Encouraging pensioner workforce participation

The budget also formalises an initiative developed at the recent Jobs and Skills Summit held during September, with the government to provide some $60 million over two years to age and veterans pensioners for a once off $4,000 credit to the Work Bonus income bank of participating recipients.

The temporary income bank top-up will increase the amount pensioners can earn in 2022–23 from $7,800 to $11,800, before their pension is reduced.  This will assist pensioners who want to work, or work more hours, to do so to a greater extent before their benefits are impacted.

Lift to the Commonwealth Seniors Health Card income threshold

The income threshold for the Commonwealth Seniors Health Card will be increased  from $61,284 to $90,000 for singles and from $98,054 to $144,000 (combined) for couples.

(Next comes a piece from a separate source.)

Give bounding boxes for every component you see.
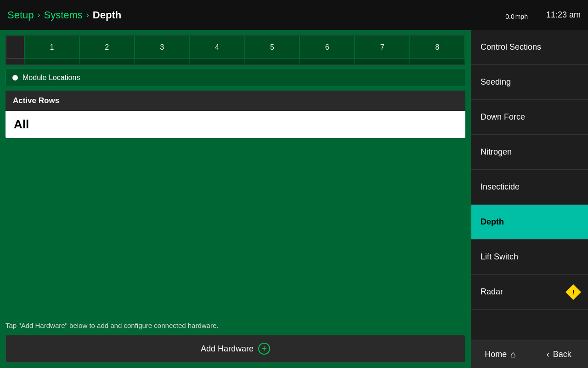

The budget also freezes social security deeming rates at their current levels for a further two years until 30 June 2024.

Where returns generated from investments held exceed these deeming rates, this measure will assist older Australians who rely on income from deemed financial investments, as well as the pension, to deal with the rising cost of living.

Package of reforms for the aged care system

The government will spend $2.5 billion over four years from 2022-23 to reform the aged care system, with a number of spending measures to improve the quality of care provided to recipients.

From 1 July 2023, all aged care homes will be required to have a registered nurse on-site 24 hours a day, 7 days a week. The number of care minutes residents receive will also be mandated, starting with 200 minutes of care from 1 October 2023.

A new national registration scheme for personal care workers will help strengthen and professionalise the aged care workforce, incorporating a code of conduct, ongoing training and English proficiency. 

In respect of the Home Care Packages Program, administration and management fees will be capped, and exit fees will be abolished.  This measure, in addition to additional governance measures for home care package providers, should help protect older Australians from poor service and financial harm from sub-standard providers.